À côté, toute l’élite, les syndicats, les chefs traditionnels, les religieux, les hommes d’affaires, les médias, participent à entériner cette peur, quand ils ne se terrent pas dans leurs lâches silence pour protéger leurs intérêts.

Le petit peuple se retrouve seul, avec un leader et son parti politique brimés, molestés, embrigadés, enchaînés. Il regarde les supplices de son potentiel « sauveur » et tout ce qui le hante c’est cette peur qui, comme le mort qui ne cesse de mourir dans les rêves de ses proches, le suit partout où il va, dans toutes les conversations qu’il mène, les discours qu’il entend, les débats qu’il regarde.

Alors il ne faut pas que l’impatience nous affole. Depuis 2018 ces mangeurs de taro ont surmonté bien d’épreuves sur le terrain au pays, au prix de milliers de choses. Beaucoup parmi eux n’ont plus de boulots, plus de conjoints etc mais ne pleurnichent pas pour autant; certains, encore étudiants, ont vu leurs années grillées, leurs notes bloquées à cause du combat qu’ils mènent mais ne pleurnichent pas pour autant. Bien au contraire bien de diasporiens sont entrés dans cette bataille grâce au courage des mangeurs de taro du pays.

Alors oui, on ne peut plus mettre les pieds au pays, mais on va toujours à notre travail, on a toujours notre salaire à la fin du mois, on a un véhicule, une maison, on mène nos affaires, on mange bien, on marche dans les rues de nos pays d’accueil sans regarder derrière, on ne sursaute pas quand on voit un homme en tenue etc.

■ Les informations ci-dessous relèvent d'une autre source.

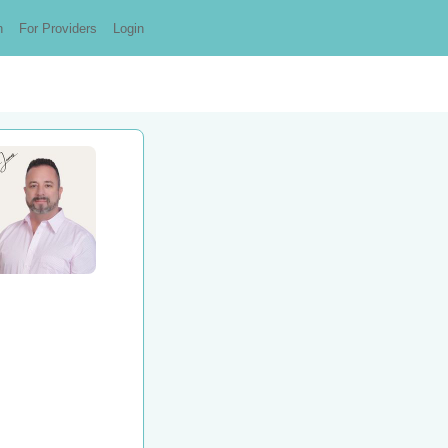
n
For Providers
Login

Et si pour manifester chez nous on a juste besoin de VOLONTÉ, ce qui manque d’ailleurs à beaucoup de diasporiens, au Cameroun il faut surtout un extrême courage; ce qu’ils ne gagnent pas davantage avec les insultes qui leur tombe dessus au moindre échec.

La révolution au Cameroun francophone c’est seulement depuis 2018, et rien jusqu’ici n’a aidé à motiver le peuple camerounais que l’espoir qu’incarne Maurice Kamto...de l’espoir! Que vaut l’espoir devant des armes qui crépitent chaque fois que l’on pointe le nez dehors? Il nous faut raison garder et beaucoup de patience; il nous faut mieux nous organiser pour obtenir ce que nous voulons de ce peuple. Courage aux mangeurs de taro. Mangez-le avec appétit.